Under the pioneering scheme, run in conjunction with Health Education England, people from South Asian communities in Luton have been given the chance to learn more about courses and careers in nursing and midwifery at a series of “outreach” events.

“We want to show the South Asian community that studying nursing and midwifery… is a real possibility for them”

Nasreen Ali

The project is being spearheaded by the Bedfordshire University’s Institute for Health Research, which has so far staged an event at well-known Luton venue Crescent Hall and another at the university specifically aimed at young people.

These included a performance by students studying for an MSc in public health to highlight key findings from research on the reasons why South Asian people are under-represented on nursing and midwifery courses and in the profession more generally.

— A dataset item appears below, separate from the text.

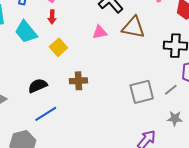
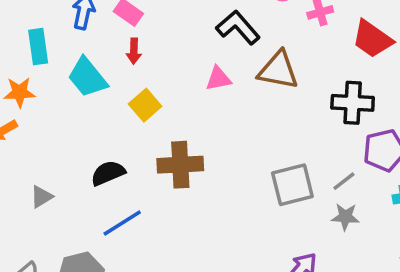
brown cross: (78, 81) -> (180, 165), size x1.4
gray star: (175, 118) -> (345, 217), moved

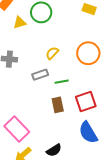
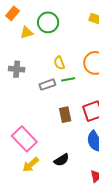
yellow semicircle: (52, 53) -> (59, 63), turned -64
green line: (62, 82) -> (68, 79), moved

The piece was written and directed by performing arts student Bhargavi Gopalan and performed in English, Urdu and Punjabi.

Findings from the events will be used by Health Education England to inform future recruitment campaigns, according to organisers.

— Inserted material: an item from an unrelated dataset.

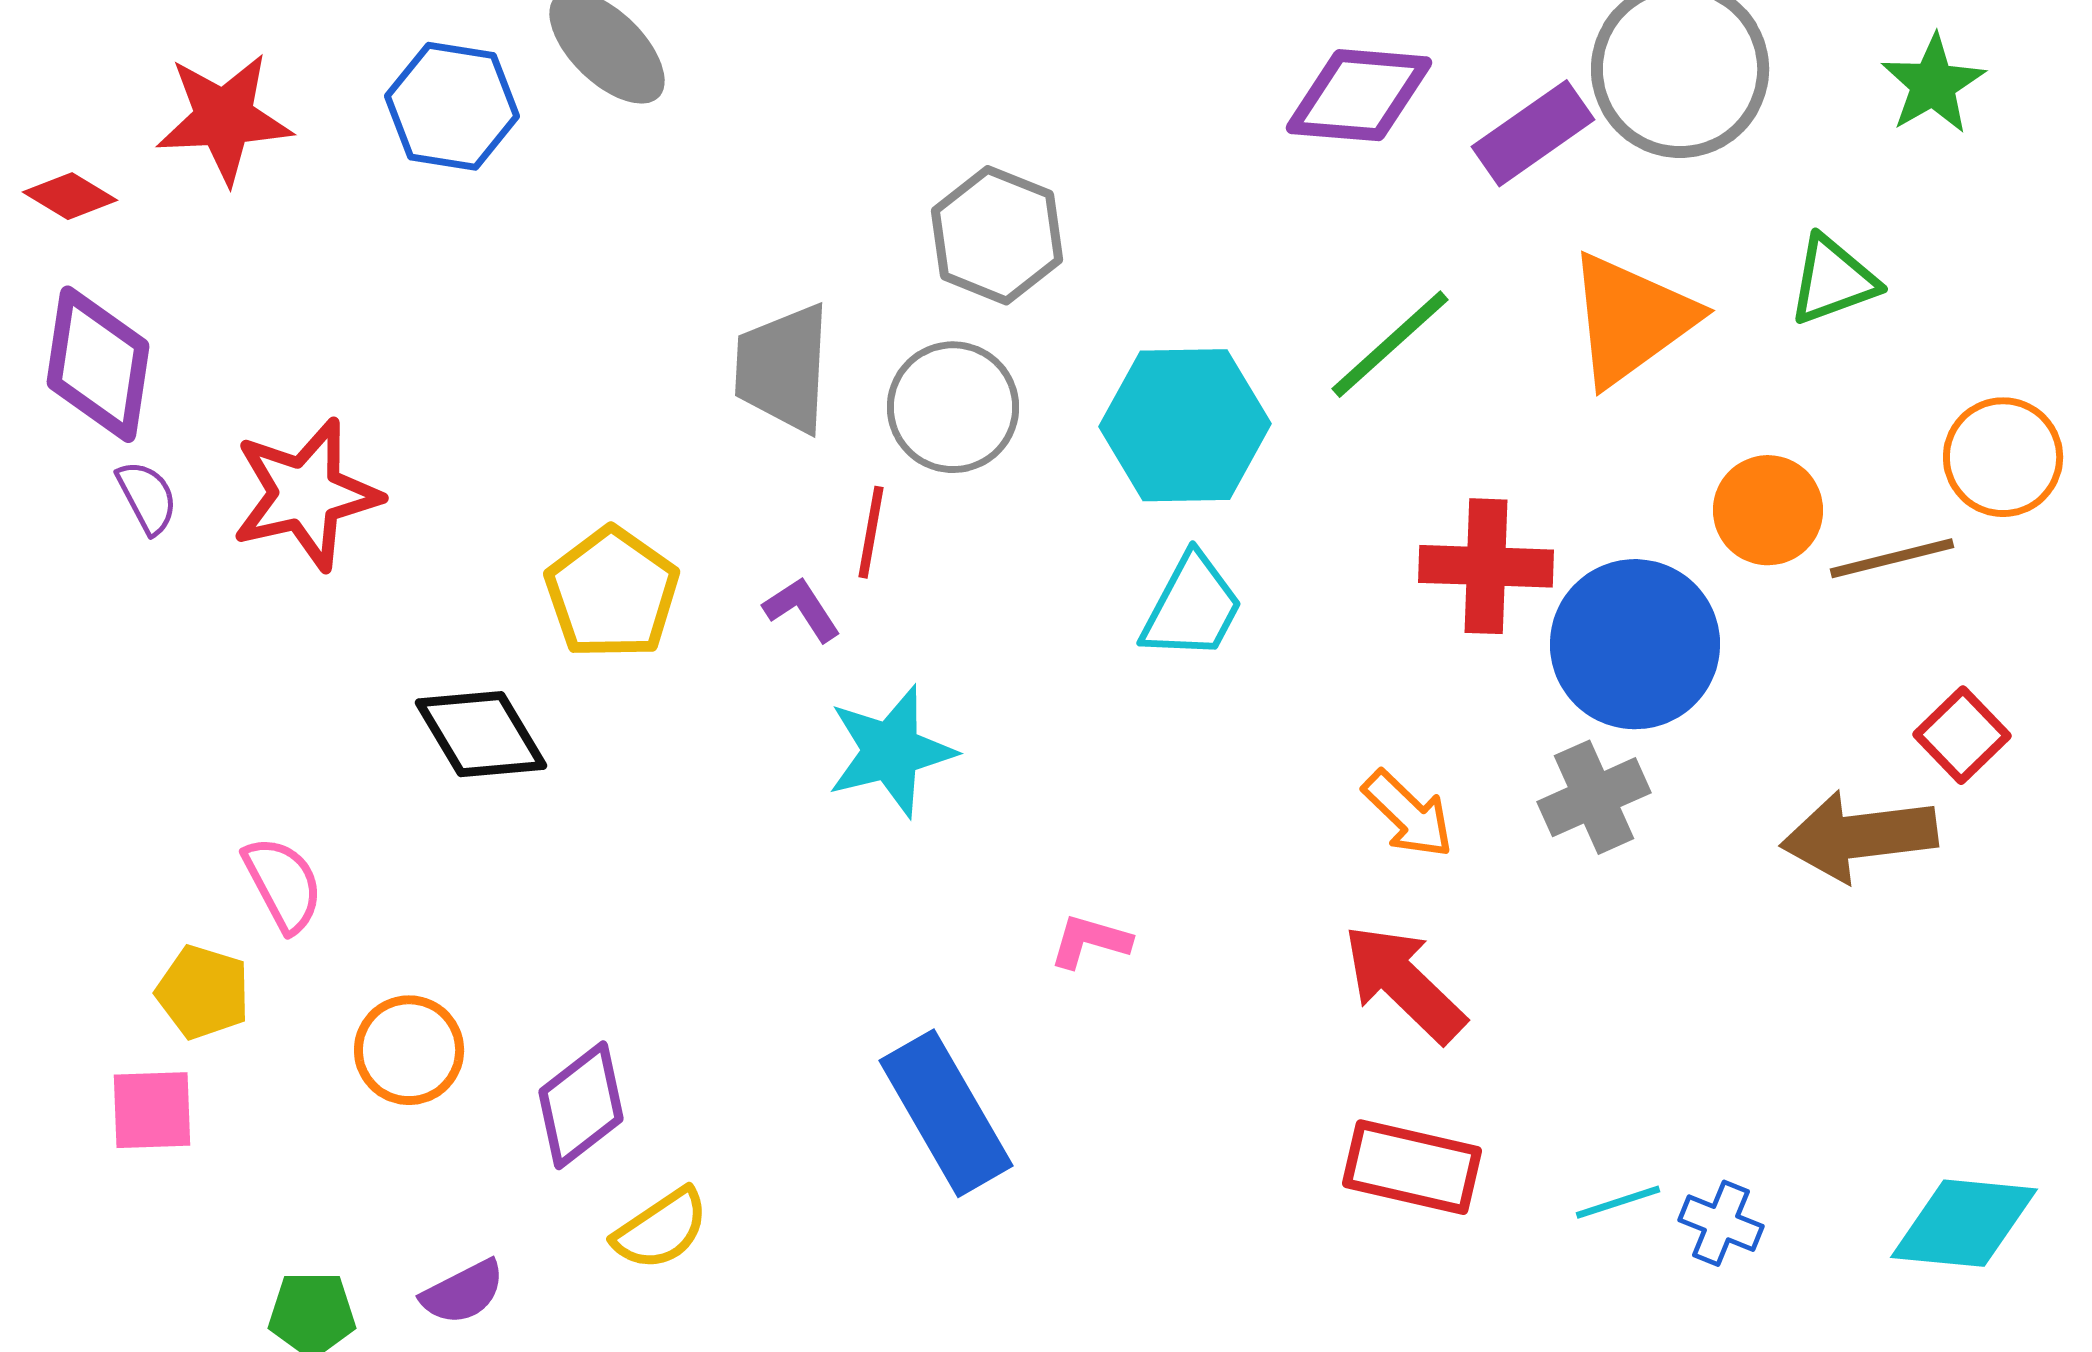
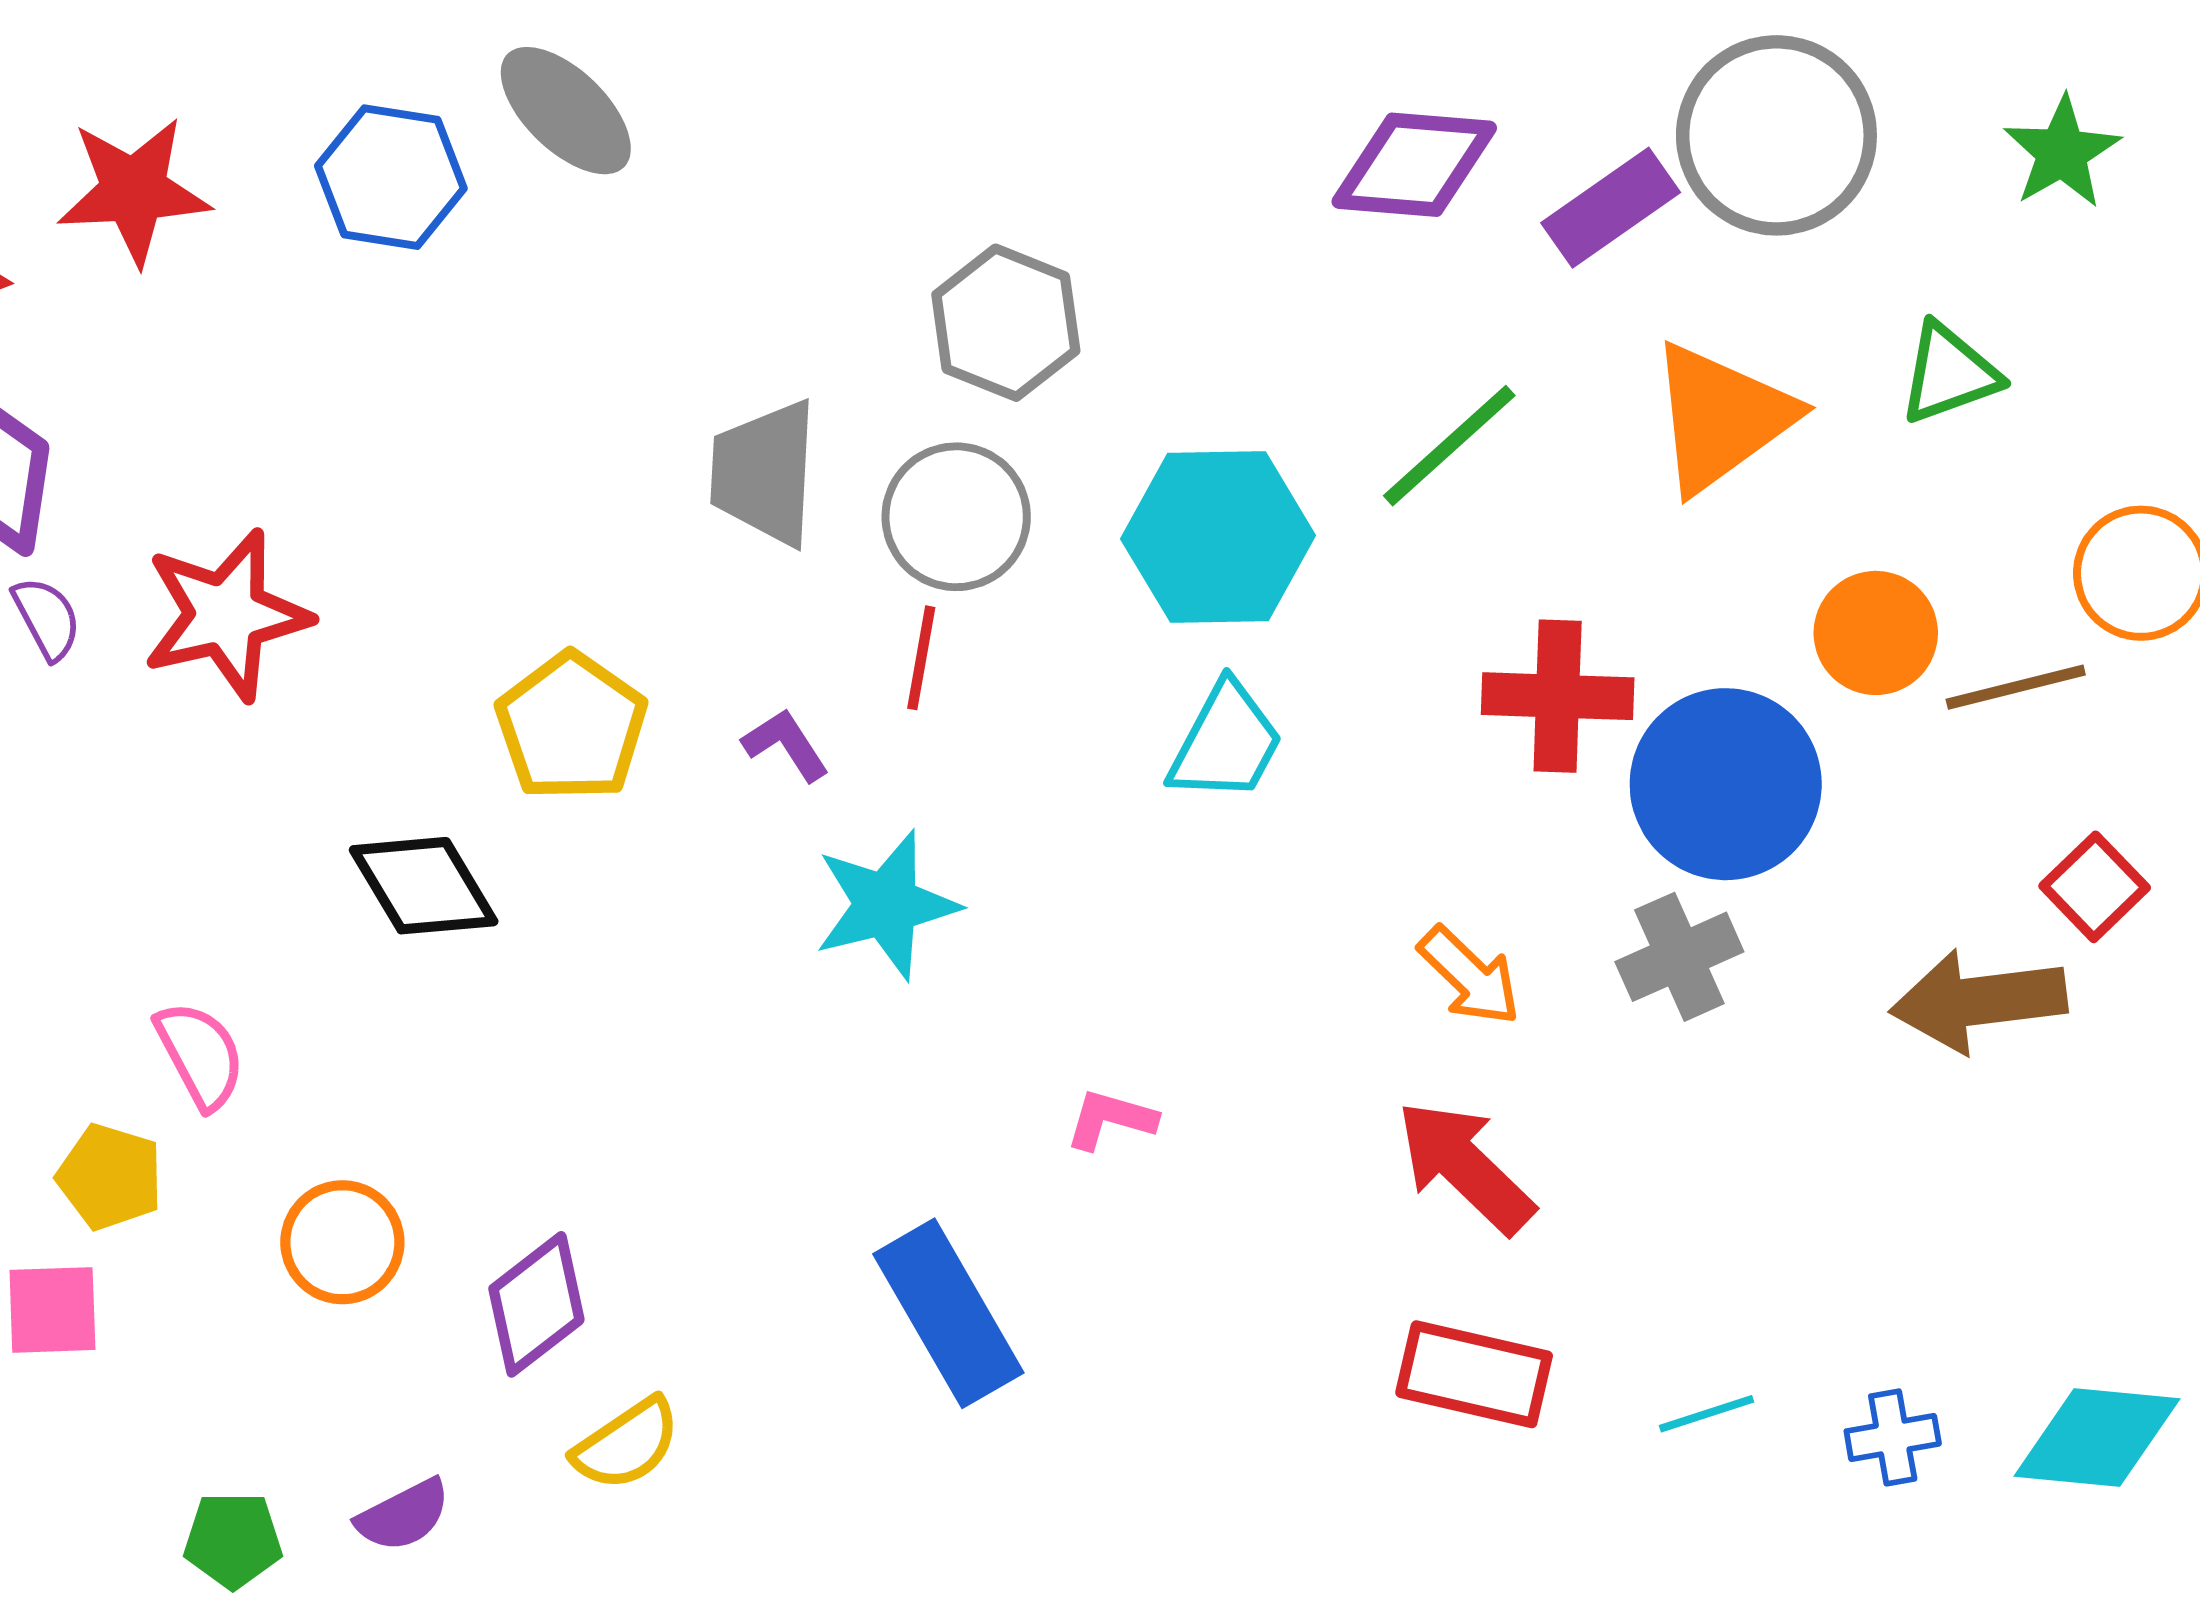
red line: (871, 532) -> (921, 658), moved
blue cross: (1721, 1223) -> (1893, 1437), moved, turned -32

Programme lead Nasreen Ali, a senior research fellow from the university’s school of healthcare, said increasing diversity in the NHS was important as there was evidence it could reduce costs, improve patient and care and led to better health outcomes.

University of Bedfordshire

Drive to attract more South Asian people into nursing

The Bury Park outreach event

“Through this project we want to show the South Asian community in Luton that studying nursing and midwifery courses, and having a career in these areas, is a real possibility for them, and that studying at the university can open a door to a rewarding and fulfilling career in the NHS,” she said.

Katie Adams, national programme manager for widening participation at Health Education England, said the NHS currently “falls short of being a truly diverse workforce”.

“We are working hard to change this and to demonstrate national action in supporting and building a diverse workforce that encourages people from all walks of life, where success is based on merit, ability, motivation and values,” she said.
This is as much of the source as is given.